*** EXTRACTED RECORDS Section Begins ***

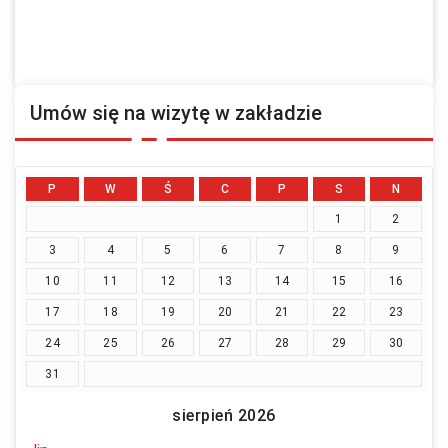
Umów się na wizytę w zakładzie
P
W
Ś
C
P
S
N
1
2
3
4
5
6
7
8
9
10
11
12
13
14
15
16
17
18
19
20
21
22
23
24
25
26
27
28
29
30
31
sierpień 2026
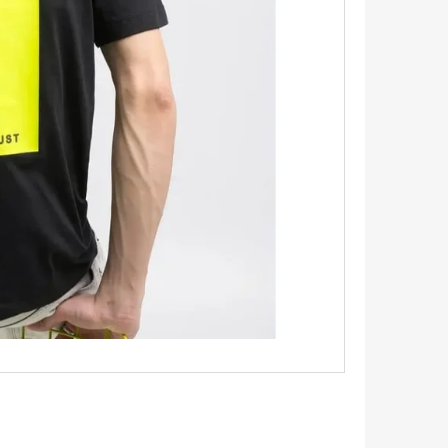
TRIKO S KRÁTKÝM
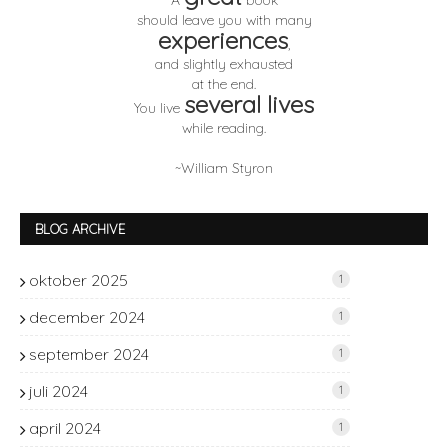
A
book
should leave you with many
experiences
,
and slightly exhausted
at the end.
several lives
You live
while reading.
~William Styron
BLOG ARCHIVE
oktober 2025
1
december 2024
1
september 2024
1
juli 2024
1
april 2024
1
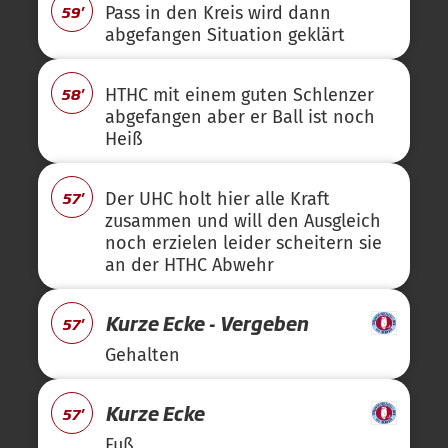
59'
Pass in den Kreis wird dann
abgefangen Situation geklärt
58'
HTHC mit einem guten Schlenzer
abgefangen aber er Ball ist noch
Heiß
57'
Der UHC holt hier alle Kraft
zusammen und will den Ausgleich
noch erzielen leider scheitern sie
an der HTHC Abwehr
Kurze Ecke - Vergeben
57'
Gehalten
Kurze Ecke
57'
Fuß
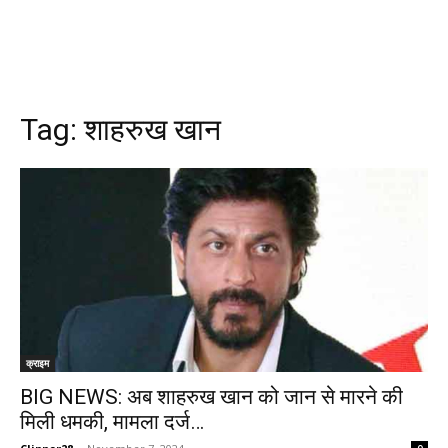
Tag:
शाहरुख खान
क्राइम
BIG NEWS: अब शाहरुख खान को जान से मारने की
मिली धमकी, मामला दर्ज…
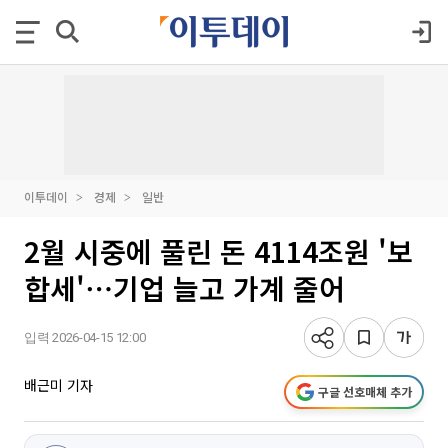
이투데이
경제
일반
2월 시중에 풀린 돈 4114조원 '보
합세'⋯기업 늘고 가계 줄어
입력 2026-04-15 12:00
배근미 기자
구글 선호매체 추가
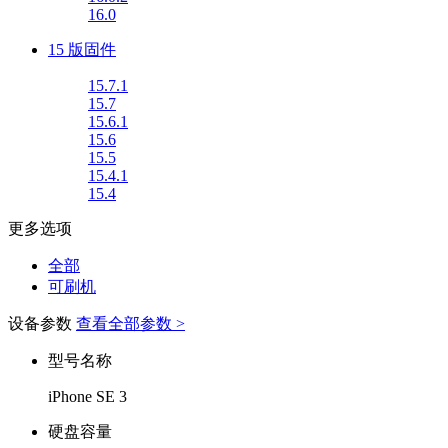
16.0
15 版固件
15.7.1
15.7
15.6.1
15.6
15.5
15.4.1
15.4
更多选项
全部
可刷机
设备参数
查看全部参数 >
型号名称
iPhone SE 3
硬盘容量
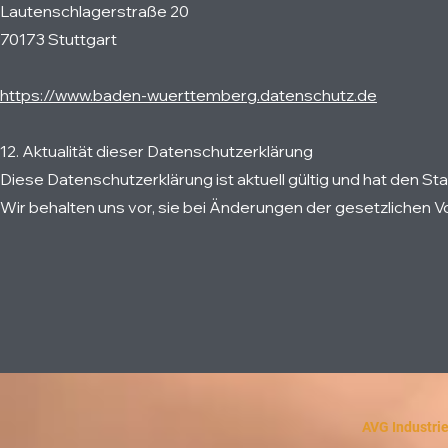
Lautenschlagerstraße 20
70173 Stuttgart
https://www.baden-wuerttemberg.datenschutz.de
12. Aktualität dieser Datenschutzerklärung
Diese Datenschutzerklärung ist aktuell gültig und hat den St
Wir behalten uns vor, sie bei Änderungen der gesetzlichen
AVG Industri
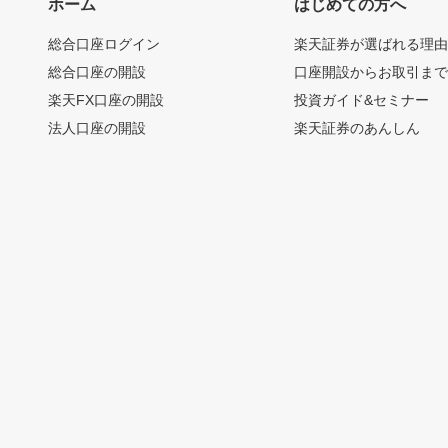
ホーム
はじめての方へ
総合口座ログイン
楽天証券が選ばれる理
総合口座の開設
口座開設からお取引ま
楽天FX口座の開設
投資ガイド&セミナー
法人口座の開設
楽天証券のあんしん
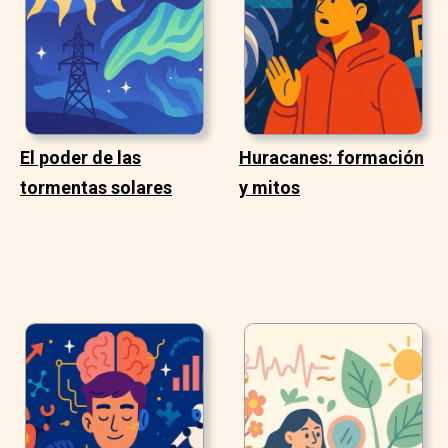
El poder de las
Huracanes: formación
tormentas solares
y mitos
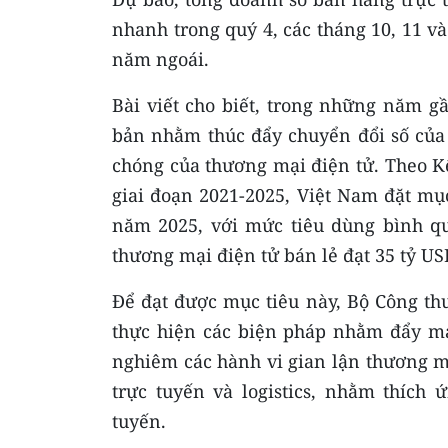
nhanh trong quý 4, các tháng 10, 11 v
năm ngoái.
Bài viết cho biết, trong những năm g
bản nhằm thúc đẩy chuyển đổi số của 
chóng của thương mại điện tử. Theo Kế
giai đoạn 2021-2025, Việt Nam đặt mụ
năm 2025, với mức tiêu dùng bình q
thương mại điện tử bán lẻ đạt 35 tỷ US
Để đạt được mục tiêu này, Bộ Công th
thực hiện các biện pháp nhằm đẩy mạn
nghiêm các hành vi gian lận thương m
trực tuyến và logistics, nhằm thích 
tuyến.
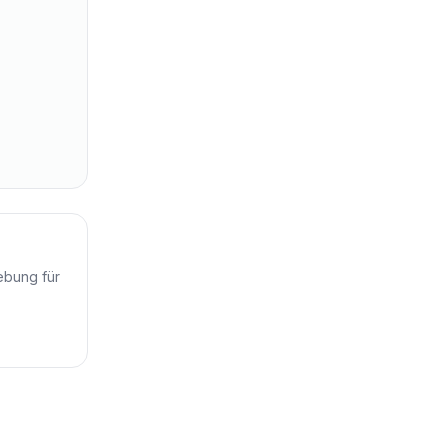
hebung für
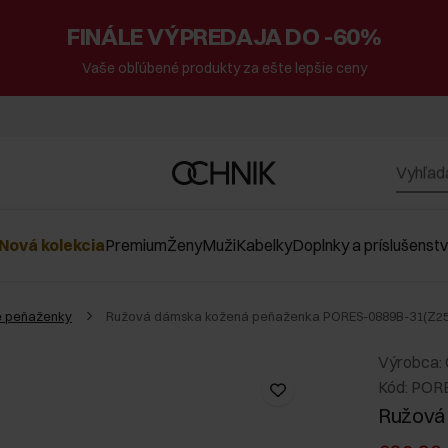
FINÁLE VÝPREDAJA DO -60%
Vaše obľúbené produkty za ešte lepšie ceny
Nová kolekcia
Premium
Ženy
Muži
Kabelky
Doplnky a príslušenst
 peňaženky
Ružová dámska kožená peňaženka PORES-0889B-31(Z25
Výrobca:
Kód: POR
Ružová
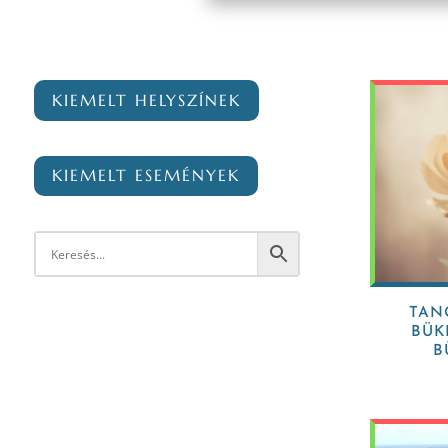
KIEMELT HELYSZÍNEK
KIEMELT ESEMÉNYEK
TAN
BÜK
B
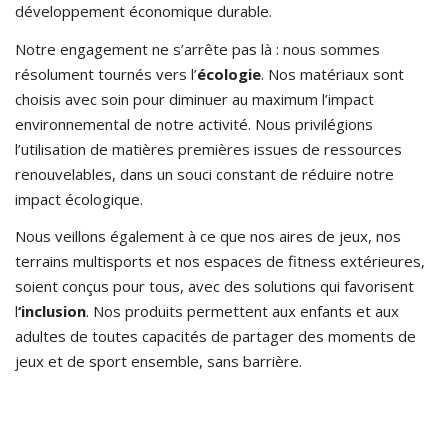
développement économique durable.
Notre engagement ne s’arrête pas là : nous sommes
résolument tournés vers l’
écologie
. Nos matériaux sont
choisis avec soin pour diminuer au maximum l’impact
environnemental de notre activité. Nous privilégions
l’utilisation de matières premières issues de ressources
renouvelables, dans un souci constant de réduire notre
impact écologique.
Nous veillons également à ce que nos aires de jeux, nos
terrains multisports et nos espaces de fitness extérieures,
soient conçus pour tous, avec des solutions qui favorisent
l
‘inclusion
. Nos produits permettent aux enfants et aux
adultes de toutes capacités de partager des moments de
jeux et de sport ensemble, sans barrière.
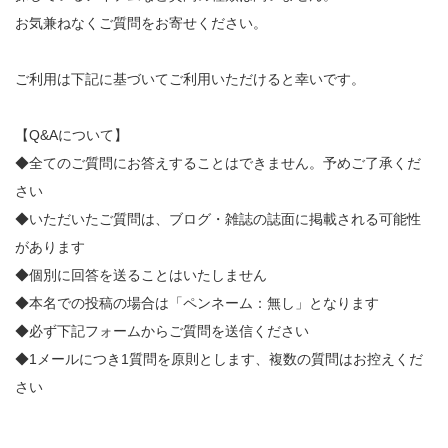
お気兼ねなくご質問をお寄せください。
ご利用は下記に基づいてご利用いただけると幸いです。
【Q&Aについて】
◆全てのご質問にお答えすることはできません。予めご了承くだ
さい
◆いただいたご質問は、ブログ・雑誌の誌面に掲載される可能性
があります
◆個別に回答を送ることはいたしません
◆本名での投稿の場合は「ペンネーム：無し」となります
◆必ず下記フォームからご質問を送信ください
◆1メールにつき1質問を原則とします、複数の質問はお控えくだ
さい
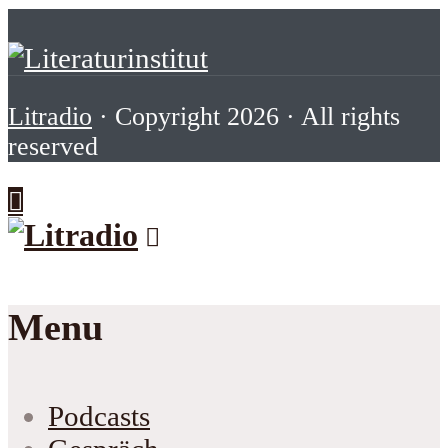
Litradio
· Copyright 2026 · All rights
reserved
Menu
Podcasts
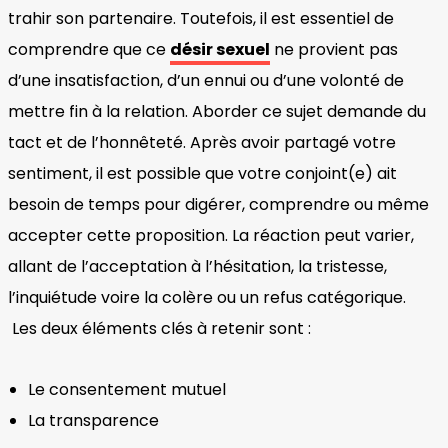
trahir son partenaire. Toutefois, il est essentiel de
comprendre que ce
désir sexuel
ne provient pas
d’une insatisfaction, d’un ennui ou d’une volonté de
mettre fin à la relation. Aborder ce sujet demande du
tact et de l’honnêteté. Après avoir partagé votre
sentiment, il est possible que votre conjoint(e) ait
besoin de temps pour digérer, comprendre ou même
accepter cette proposition. La réaction peut varier,
allant de l’acceptation à l’hésitation, la tristesse,
l’inquiétude voire la colère ou un refus catégorique.
Les deux éléments clés à retenir sont :
Le consentement mutuel
La transparence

*** EXTRACTED RECORDS Section Ends ***

### PROBLEM TO WORK ON
Going through the data above, return each line with the word "avec".

### WRITTEN REPLY
choisis avec soin pour diminuer au maximum l’impact
soient conçus pour tous, avec des solutions qui favorisent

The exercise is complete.